One way to demonstrate the underlying idea of such an FRI algorithm is to examine a high-bandwidth signal such as a pulse train of gaussian pulses.  A traditional Nyquist-rate system would need to take many samples in the time-domain to resolve the high-frequency pulses accurately.  However, by convolving the high-bandwidth signal with the known impulse response of a low-pass filter, we effectively project this information to a space where we can resolve the signal with fewer samples.  By back-calculating the effect of the filter's impulse response digitally, we can resolve each of the received pulse amplitudes and times, assuming we know the general pulse shape of the input signal.  Such an operation is presented in the Figure below, with the input sum of gaussian pulses in the top pane, and the filtered signal in the lower pane with samples shown.

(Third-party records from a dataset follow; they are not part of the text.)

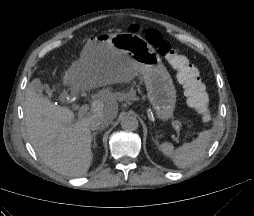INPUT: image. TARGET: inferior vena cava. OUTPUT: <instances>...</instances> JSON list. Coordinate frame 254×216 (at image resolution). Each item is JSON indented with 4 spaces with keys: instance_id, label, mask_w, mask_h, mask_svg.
Returning <instances> with one entry per match:
<instances>
[{
    "instance_id": "inferior-vena-cava-1",
    "label": "inferior vena cava",
    "mask_w": 254,
    "mask_h": 216,
    "mask_svg": "<svg viewBox=\"0 0 254 216\" xmlns=\"http://www.w3.org/2000/svg\"><path fill=\"white\" fill-rule=\"evenodd\" d=\"M111 121L104 116L94 115L89 119V127L91 130L105 129Z\"/></svg>"
}]
</instances>
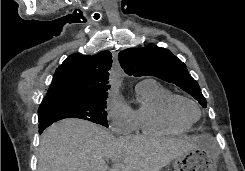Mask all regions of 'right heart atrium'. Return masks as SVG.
Here are the masks:
<instances>
[{"label": "right heart atrium", "mask_w": 245, "mask_h": 171, "mask_svg": "<svg viewBox=\"0 0 245 171\" xmlns=\"http://www.w3.org/2000/svg\"><path fill=\"white\" fill-rule=\"evenodd\" d=\"M106 115L110 128L115 133L128 134L135 129L133 111L114 91L108 95Z\"/></svg>", "instance_id": "d8ad5b80"}]
</instances>
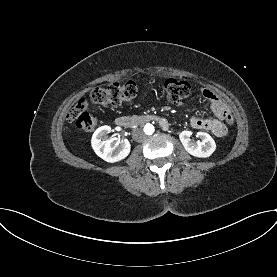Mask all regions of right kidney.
<instances>
[{"mask_svg": "<svg viewBox=\"0 0 277 277\" xmlns=\"http://www.w3.org/2000/svg\"><path fill=\"white\" fill-rule=\"evenodd\" d=\"M111 130V127L108 125L99 127L92 136L91 144L99 157L107 162L114 163L129 155L131 145L127 139L122 140V142L115 136L107 139V134Z\"/></svg>", "mask_w": 277, "mask_h": 277, "instance_id": "right-kidney-1", "label": "right kidney"}]
</instances>
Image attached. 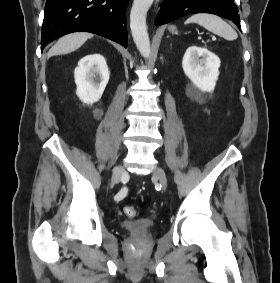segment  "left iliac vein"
<instances>
[{
	"instance_id": "obj_1",
	"label": "left iliac vein",
	"mask_w": 280,
	"mask_h": 283,
	"mask_svg": "<svg viewBox=\"0 0 280 283\" xmlns=\"http://www.w3.org/2000/svg\"><path fill=\"white\" fill-rule=\"evenodd\" d=\"M154 177L158 179L162 185V189L165 191L167 189V177L163 169L156 167L153 172Z\"/></svg>"
}]
</instances>
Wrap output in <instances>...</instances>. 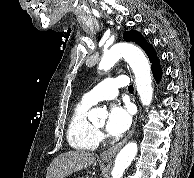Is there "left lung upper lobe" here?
<instances>
[{
  "label": "left lung upper lobe",
  "instance_id": "obj_1",
  "mask_svg": "<svg viewBox=\"0 0 194 178\" xmlns=\"http://www.w3.org/2000/svg\"><path fill=\"white\" fill-rule=\"evenodd\" d=\"M123 39L125 41H131L138 44L147 54L150 62L153 64L158 59L156 58V53L154 48L145 40L141 33L135 30L126 31L123 34Z\"/></svg>",
  "mask_w": 194,
  "mask_h": 178
}]
</instances>
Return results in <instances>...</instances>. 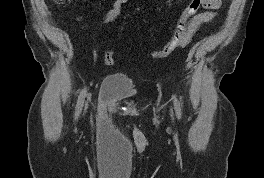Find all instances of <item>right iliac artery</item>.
Returning a JSON list of instances; mask_svg holds the SVG:
<instances>
[{"label":"right iliac artery","mask_w":264,"mask_h":178,"mask_svg":"<svg viewBox=\"0 0 264 178\" xmlns=\"http://www.w3.org/2000/svg\"><path fill=\"white\" fill-rule=\"evenodd\" d=\"M85 95H86V89H83L79 95L77 105H76V109H75V117L76 118H78L79 114L81 113L83 103H84V99H85Z\"/></svg>","instance_id":"right-iliac-artery-1"}]
</instances>
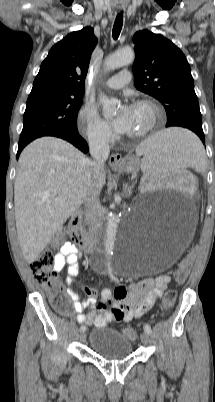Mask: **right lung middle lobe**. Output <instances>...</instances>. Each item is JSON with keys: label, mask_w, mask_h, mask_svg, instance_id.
<instances>
[{"label": "right lung middle lobe", "mask_w": 215, "mask_h": 402, "mask_svg": "<svg viewBox=\"0 0 215 402\" xmlns=\"http://www.w3.org/2000/svg\"><path fill=\"white\" fill-rule=\"evenodd\" d=\"M82 97L56 93L30 95L23 118L19 145L42 136L77 132V114Z\"/></svg>", "instance_id": "1"}]
</instances>
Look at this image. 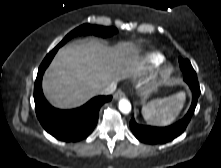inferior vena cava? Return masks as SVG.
I'll list each match as a JSON object with an SVG mask.
<instances>
[{"instance_id":"inferior-vena-cava-1","label":"inferior vena cava","mask_w":221,"mask_h":168,"mask_svg":"<svg viewBox=\"0 0 221 168\" xmlns=\"http://www.w3.org/2000/svg\"><path fill=\"white\" fill-rule=\"evenodd\" d=\"M116 83H111L100 91L101 95H110L116 90Z\"/></svg>"}]
</instances>
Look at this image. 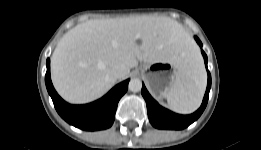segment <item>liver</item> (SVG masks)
<instances>
[{"mask_svg": "<svg viewBox=\"0 0 261 150\" xmlns=\"http://www.w3.org/2000/svg\"><path fill=\"white\" fill-rule=\"evenodd\" d=\"M195 48L183 27L168 17L89 20L69 30L58 43L51 58L52 81L66 101L87 103L115 85L114 65L123 64L130 71L138 61L170 62L182 70Z\"/></svg>", "mask_w": 261, "mask_h": 150, "instance_id": "liver-1", "label": "liver"}]
</instances>
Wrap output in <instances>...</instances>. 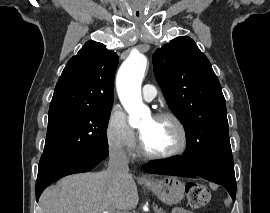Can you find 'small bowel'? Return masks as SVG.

Jspauld Filtered Signal.jpg


Ultimately, this project is intended for continuous patient monitoring for bladder volume measurement.  Current continuous monitoring techniques are invasive, which increases  both patient discomfort as well as infection risk.  A low-power alternative based on the technique described above will provide a better quality of life for the patient while providing the necessary diagnostic information.